===== Dataset extract =====

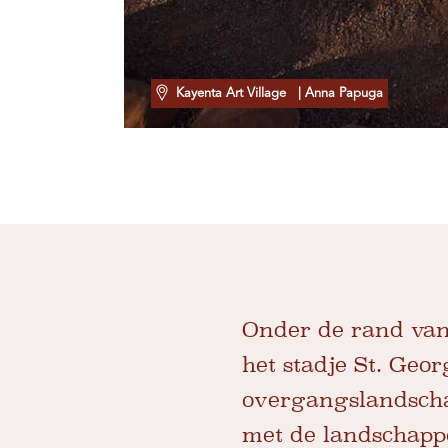
Kayenta Art Village
| Anna Papuga
Onder de rand van
het stadje St. Ge
overgangslandscha
met de landschapp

=====

What you will do: Restate the records above in full and word for word, but do not carry over any pictures.

Written answer:
Kayenta Art Village
| Anna Papuga
Onder de rand van
het stadje St. Ge
overgangslandscha
met de landschapp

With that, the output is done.